The cash was disbursed via short-term liquidity operations, or SLOs, which are usually transacted behind closed doors with individual banks that are short on funds, the sources said.
The People’s Bank of China was not immediately available for comment. The sources did not give details on the size of the funds the central bank issued via SLOs.
The central bank said last month it had pumped 769.5 billion yuan ($125.91 billion) worth of three-month loans into banks in September and October via a medium-term lending facility. The loans were issued at an interest rate of 3.5 percent.
That is higher than the 2.6 percent that banks pay to savers for three-month deposits, but well below the 5.6 percent that banks charge for loans that mature in six months or less.
Sources said that 500 billion yuan of those loans, which were mainly extended to commercial banks in cities, were due for payment this week.
While some of the banks saw all of their loans rolled-over, others had either 50 percent or 80 percent of their loans renewed and the proportion was determined based on the size of their borrowing.
China’s reform-minded leaders have refrained from acting forcefully, such as by cutting interest rates to bolster a softening economy, opting instead for measures targeting support for specific sectors.

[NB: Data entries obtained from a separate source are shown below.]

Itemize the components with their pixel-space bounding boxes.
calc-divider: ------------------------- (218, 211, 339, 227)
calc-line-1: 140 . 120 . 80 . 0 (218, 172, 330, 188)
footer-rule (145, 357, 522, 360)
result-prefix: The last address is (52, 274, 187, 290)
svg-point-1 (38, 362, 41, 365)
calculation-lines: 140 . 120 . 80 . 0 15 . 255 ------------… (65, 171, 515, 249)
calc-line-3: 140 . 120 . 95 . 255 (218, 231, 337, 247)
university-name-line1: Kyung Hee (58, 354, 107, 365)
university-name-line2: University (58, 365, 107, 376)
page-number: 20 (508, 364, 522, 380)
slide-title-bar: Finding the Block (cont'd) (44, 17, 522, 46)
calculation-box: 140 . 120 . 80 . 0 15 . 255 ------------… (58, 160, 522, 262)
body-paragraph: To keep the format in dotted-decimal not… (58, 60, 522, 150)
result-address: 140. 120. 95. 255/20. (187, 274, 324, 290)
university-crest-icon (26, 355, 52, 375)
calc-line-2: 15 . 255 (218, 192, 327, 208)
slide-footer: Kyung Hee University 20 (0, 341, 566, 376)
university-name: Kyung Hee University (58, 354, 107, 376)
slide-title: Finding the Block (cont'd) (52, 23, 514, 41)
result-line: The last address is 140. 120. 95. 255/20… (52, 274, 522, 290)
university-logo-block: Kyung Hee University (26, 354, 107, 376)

Some analysts fear that may not be enough to prevent a sharper slowdown, after third-quarter data showed annual growth at 7.3 percent - the weakest since the height of the global financial crisis.
Recent purchasing managers’ surveys on factory and services sectors showed the economy lost further momentum in the fourth quarter, putting the government’s official target of around 7.5 percent growth for the year at even greater risk.